The more intuitive way to see all changes since last policy install is:

• Click on policy installation
• Select policy to install
• Click on the link below "Total Changes from last installation..."
• In the next window select the oldest revision
• Click on "Changes"
• Select "Compare to current version"

I have installed the extension in r80.40 take 78 and the "change" button is now available in all the sections that it is supposed to be.
Now when I click the change button in any section I get a white screen prompted and in about 20 or 30 secs I get a err message saying "Loading Error: ERR_CONNECTION_TIMED_OUT"
Is there any special connectivity required for this extension to work?

Weird, I don't see any external connection when I click "changes" but I see there are loads of tcp connections to localhost in the manager.
I don't know why this extension fails in my environment.

Are you trying this extension with Demo Mode, or your own Management server?

Sorry, I have just noticed that the Smartconsole was trying to access to the manager using the GAIA default proxy configuration.
I have set UseDefaultWebProxy=true following sk166932 and it is sorted now

C:\Program Files (x86)\CheckPoint\SmartConsole\R80.40\PROGRAM\SmartConsole.exe.config

I would say that it makes more sense for UseDefaultWebProxy to set to true by default, but anyway it is okay.

My Security Manager has two nics with two different ips to get more redundancy. It works great. If one nic goes down I can connect with smartconsole to the other ip and I have no problem to make changes in the other gateways through the secondary nic.

The only problem is this "changes" extension. I get the following error "Error: Unable to retrieve read-only session" when the primary card/ip is down (this is the ip configured in Smartconsole for the manager and also the official ip for the licenses).

Looking at sk166932, it seems that this is expected if the ip configured in Smartconsole for the mgmt object differs from the ip you are accessing to.
It seems that the checkpoint extension system doesn't support two nics/2ips.

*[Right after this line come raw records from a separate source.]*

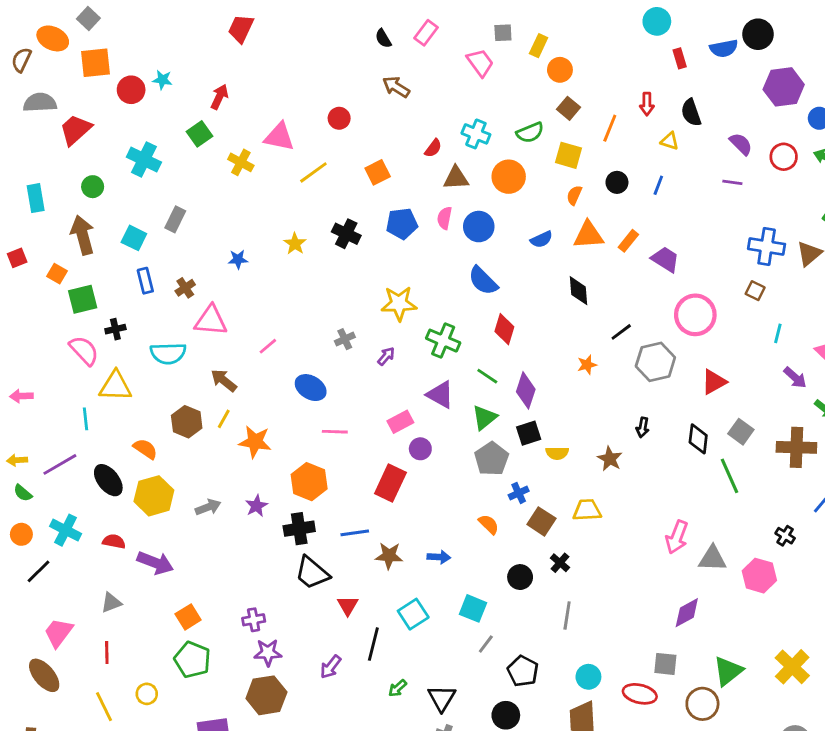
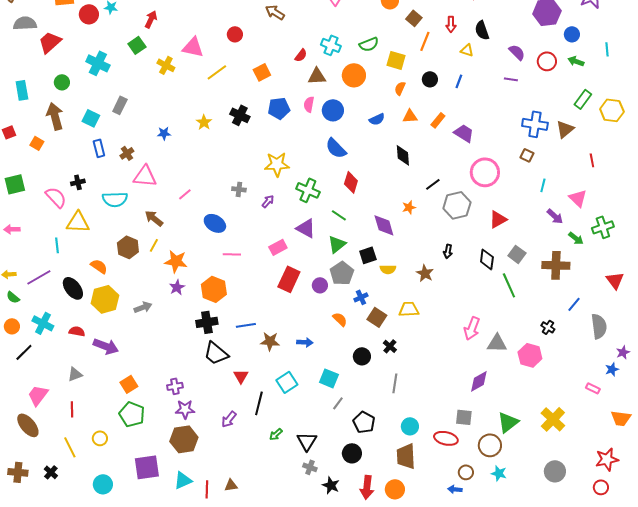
brown square: (569, 108) -> (414, 18), moved
orange triangle: (588, 235) -> (410, 116), size x0.7
green square: (83, 299) -> (15, 184), moved
gray cross: (345, 339) -> (239, 189), turned 32
purple diamond: (526, 390) -> (384, 225), moved, turned -35
purple circle: (420, 449) -> (320, 285), moved
red rectangle: (390, 483) -> (289, 279), moved
purple star: (256, 506) -> (177, 287), moved

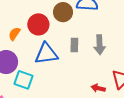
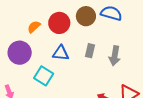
blue triangle: (46, 54) -> (61, 53), size x0.7
cyan square: (24, 80) -> (44, 76), moved

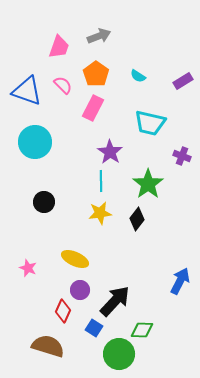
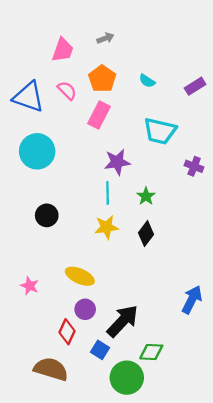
gray arrow: (99, 36) -> (105, 38), size x0.7
purple star: (110, 152) -> (117, 162), turned 30
green star: (148, 184) -> (146, 196), moved, size x0.6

Is there anything it can be done to support this configuration?
I would love to have a VPC/LACP and only one IP over the two NICs but I can't do it at the moment.

Connectivity: To configure interface redundancy it is best practice to set up an interface bond and use one single IP address.

Security: Your security management should be a management host running at one specific host IP address that is directly segmented and protected by your security gateways. Configuring a secondary interface means you maintain a management gateway and not a management host which is not recommended.

License: You already figured it out by now, right?

Web Extensions: These and many other management functions rely on your managements' main IP address, so don't change it and put it on an interface bond instead.

Connectivity: To configure interface redundancy it is best practice to set up an interface bond and use one single IP address.

- Agree, I would love to do it but I can't at the moment. We are connecting the Manager to two switch/routers in HA. Unfortunately they don't run VPC, so we need two different IP networks to support this configuration in HA.

Security: Your security management should be a management host running at one specific host IP address that is directly segmented and protected by your security gateways. Configuring a secondary interface means you maintain a management gateway and not a management host which is not recommended.
- Totally agree. But yeah, both NICs are in the same security zone, so it is a host with two NICS, with two default routes. So no security concerns.

License: You already figured it out by now, right?
- Good question, but I have tested it and I don't see any problem when the licensed IP is down (I am testing with temporary licenses though). I think the GAIA is happy as long as the IP is configured even if the NIC is down.

Web Extensions: These and many other management functions rely on your managements' main IP address, so don't change it and put it on an interface bond instead.

- For all these reason it would be nice if the Security Manager Extensions could support a manager with two IPs. I think that the Smartconsole and the standard SMS actually supports two ips but not the Security Manager Extensions.

I am trying it in the management server, not in demo mode.